Contemplative correspondence is a particular spiritual practice of writing first developed in a congregational setting as an invitation to members to reflect on the monthly worship themes. It has since been enjoyed in a wide variety of groups, communities and workplaces and also by individuals, all discovering a contemplative writing practice that equips them for paying attention to their own lives and connecting their experience to a wider view, to larger meaning and to others.
Rooted in the wisdom teachings of world religions, contemplative correspondence makes use of poetry, story, images, objects, history and science as food for thought and reflection on a particular word or theme. Participants’ writing is drawn to the surface by questions, prompts, and ellipses as they fill their own pages in a correspondence with their own soul or inner truth. When practiced in small groups, it also invites participants into rich conversations and new relationships with one another.
Karen Hering’s book, Writing to Wake the Soul describes the practice in detail and provides 60 reflections on 10 themes that can be used in this kind of writing, in groups or as individuals.
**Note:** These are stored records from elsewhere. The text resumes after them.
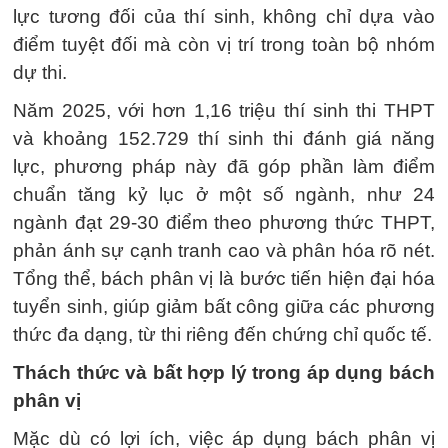
lực tương đối của thí sinh, không chỉ dựa vào
điểm tuyệt đối mà còn vị trí trong toàn bộ nhóm
dự thi.
Năm 2025, với hơn 1,16 triệu thí sinh thi THPT
và khoảng 152.729 thí sinh thi đánh giá năng
lực, phương pháp này đã góp phần làm điểm
chuẩn tăng kỷ lục ở một số ngành, như 24
ngành đạt 29-30 điểm theo phương thức THPT,
phản ánh sự cạnh tranh cao và phân hóa rõ nét.
Tổng thể, bách phân vị là bước tiến hiện đại hóa
tuyển sinh, giúp giảm bất công giữa các phương
thức đa dạng, từ thi riêng đến chứng chỉ quốc tế.
Thách thức và bất hợp lý trong áp dụng bách
phân vị
Mặc dù có lợi ích, việc áp dụng bách phân vị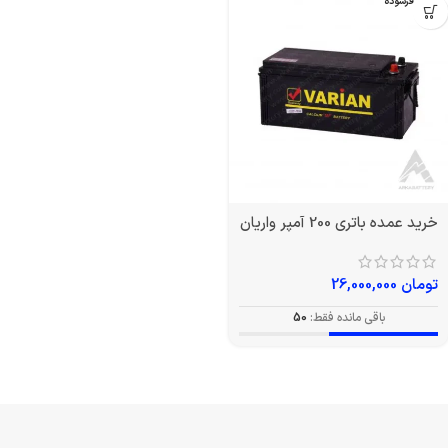
بدون فرسوده
خرید عمده باتری 200 آمپر واریان
تومان
26,000,000
باقی مانده فقط:
50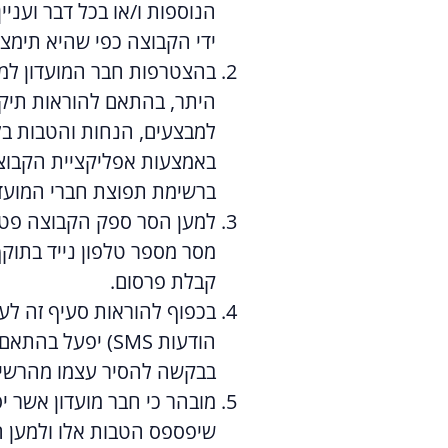
הנוספות ו/או בכל דבר ועניי
ידי הקבוצה כפי שהיא תימצא 
בהצטרפות חבר המועדון למוע
ברשימת תפוצת חברי המועד
למען הסר ספק הקבוצה פטור
מסר מספר טלפון נייד בתוק
קבלת פרסום.
בכפוף להוראות סעיף זה לעי
הודעות SMS) יפ
בבקשה להסיר עצמו מהרשי
מובהר כי חבר מועדון אשר 
שיפספס הטבות אלו ולמען הס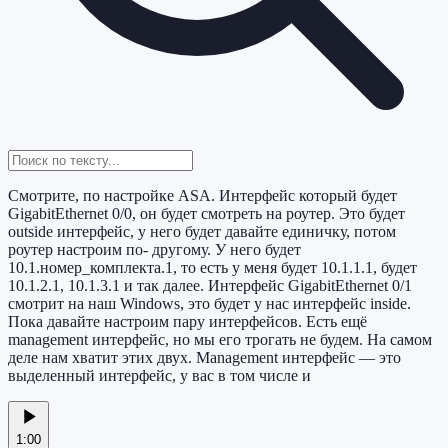
Смотрите, по настройке ASA. Интерфейс который будет
GigabitEthernet 0/0, он будет смотреть на роутер. Это будет
outside интерфейс, у него будет давайте единичку, потом
роутер настроим по- другому. У него будет
10.1.номер_комплекта.1, то есть у меня будет 10.1.1.1, будет
10.1.2.1, 10.1.3.1 и так далее. Интерфейс GigabitEthernet 0/1
смотрит на наш Windows, это будет у нас интерфейс inside.
Пока давайте настроим пару интерфейсов. Есть ещё
management интерфейс, но мы его трогать не будем. На самом
деле нам хватит этих двух. Management интерфейс — это
выделенный интерфейс, у вас в том числе и
1:00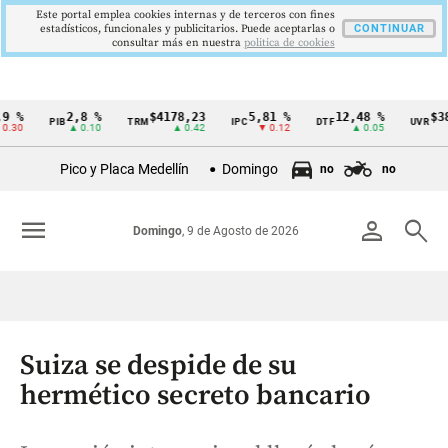
Este portal emplea cookies internas y de terceros con fines
estadísticos, funcionales y publicitarios. Puede aceptarlas o
CONTINUAR
consultar más en nuestra
politica de cookies
2,8 %
$4178,23
5,81 %
12,48 %
$386,12
PIB
TRM
IPC
DTF
UVR
Cintillo
▲ 0.10
▲ 0.42
▼ 0.12
▲ 0.05
▲ 0
de
Pico y Placa Medellín
Domingo
no
no
indicadores
económicos
menu
person
search
Domingo
, 9 de Agosto de 2026
Colombia
Suiza se despide de su
hermético secreto bancario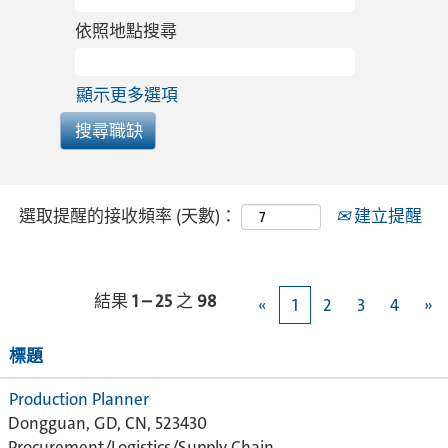
依照地點搜尋
顯示更多選項
選取提醒的接收頻率 (天數)：
建立提醒
結果
1 – 25
之
98
«
1
2
3
4
»
標題
Production Planner
Dongguan, GD, CN, 523430
Procurement/Logistics/Supply Chain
As Karen explains in the book, the practice can be engaged by people of different faiths and world views:
Like prayer, this practice is doctrinally neutral. It claims no allegiance to a specific faith or even to a particular position on the theological spectrum, insisting only that life holds more than meets the eye and that spiritual practices can help connect us to that more. It can be used by the theist, agnostic, and atheist alike. Some say this kind of writing is the most basic work of creating meaning—a human effort of ordering the chaotic nature of our experience. Others say it’s a matter of opening oneself to revelation and to meaning already embedded in the world, whether it’s been placed there by nature and evolution, by a holy Creator, or by some combination of these working together. From any perspective, this spiritual practice of writing can be described as our creative participation in a universe still unfolding.
To discover the practice of contemplative correspondence, you can attend one of Karen’s guided writing sessions, pick up a copy of Writing to Wake the Soul, or try one of the writing prompts on-line.
As one participant said, “It helped me name what matters. It made me feel better. It helped me think clearly.”